Saved entries:
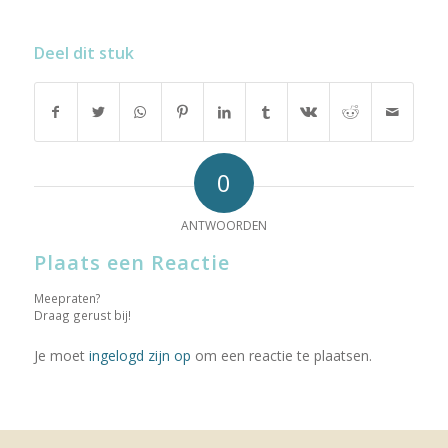
Deel dit stuk
0
ANTWOORDEN
Plaats een Reactie
Meepraten?
Draag gerust bij!
Je moet
ingelogd zijn op
om een reactie te plaatsen.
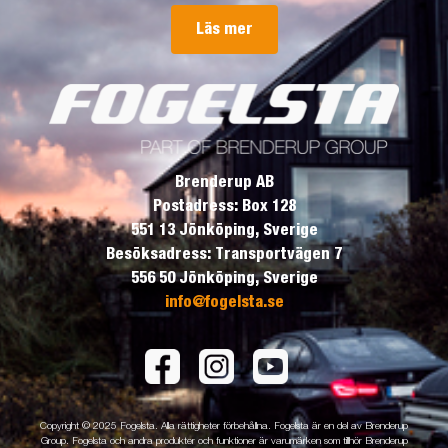
Läs mer
Brenderup AB
Postadress: Box 128
551 13 Jönköping, Sverige
Besöksadress: Transportvägen 7
556 50 Jönköping, Sverige
info@fogelsta.se
Copyright © 2025 Fogelsta. Alla rättigheter förbehållna. Fogelsta är en del av Brenderup
Group. Fogelsta och andra produkter och funktioner är varumärken som tillhör Brenderup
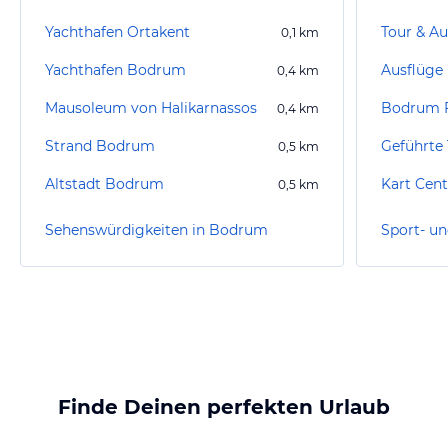
Yachthafen Ortakent
Tour & Au
0,1
km
Yachthafen Bodrum
Ausflüge
0,4
km
Mausoleum von Halikarnassos
Bodrum F
0,4
km
Strand Bodrum
Geführte
0,5
km
Altstadt Bodrum
Kart Cen
0,5
km
Sehenswürdigkeiten in Bodrum
Finde Deinen perfekten Urlaub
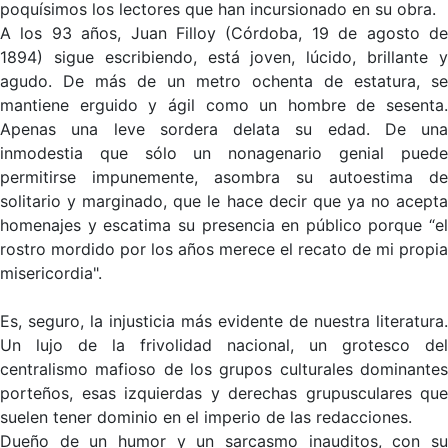
poquísimos los lectores que han incursionado en su obra.
A los 93 años, Juan Filloy (Córdoba, 19 de agosto de
1894) sigue escribiendo, está joven, lúcido, brillante y
agudo. De más de un metro ochenta de estatura, se
mantiene erguido y ágil como un hombre de sesenta.
Apenas una leve sordera delata su edad. De una
inmodestia que sólo un nonagenario genial puede
permitirse impunemente, asombra su autoestima de
solitario y marginado, que le hace decir que ya no acepta
homenajes y escatima su presencia en público porque “el
rostro mordido por los años merece el recato de mi propia
misericordia".
Es, seguro, la injusticia más evidente de nuestra literatura.
Un lujo de la frivolidad nacional, un grotesco del
centralismo mafioso de los grupos culturales dominantes
porteños, esas izquierdas y derechas grupusculares que
suelen tener dominio en el imperio de las redacciones.
Dueño de un humor y un sarcasmo inauditos, con su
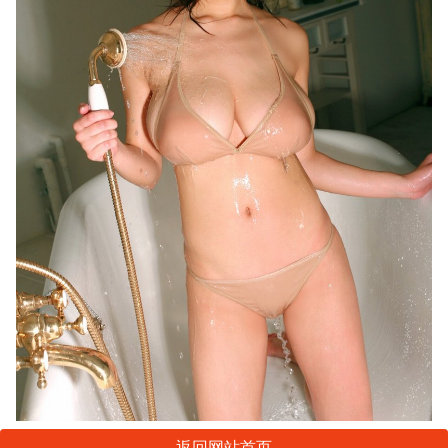
返回网站首页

What the exercise asks: Those lines of the records above that run from the one containing "Strand Bodrum" through the one containing "Es, seguro, la" should be returned exactly, with no pictures among them.

Solution to this problem:
Strand Bodrum
Geführte
0,5
km
Altstadt Bodrum
Kart Cen
0,5
km
Sehenswürdigkeiten in Bodrum
Finde Deinen perfekten Urlaub
poquísimos los lectores que han incursionado en su obra.
A los 93 años, Juan Filloy (Córdoba, 19 de agosto de
1894) sigue escribiendo, está joven, lúcido, brillante y
agudo. De más de un metro ochenta de estatura, se
mantiene erguido y ágil como un hombre de sesenta.
Apenas una leve sordera delata su edad. De una
inmodestia que sólo un nonagenario genial puede
permitirse impunemente, asombra su autoestima de
solitario y marginado, que le hace decir que ya no acepta
homenajes y escatima su presencia en público porque “el
rostro mordido por los años merece el recato de mi propia
misericordia".
Es, seguro, la injusticia más evidente de nuestra literatura.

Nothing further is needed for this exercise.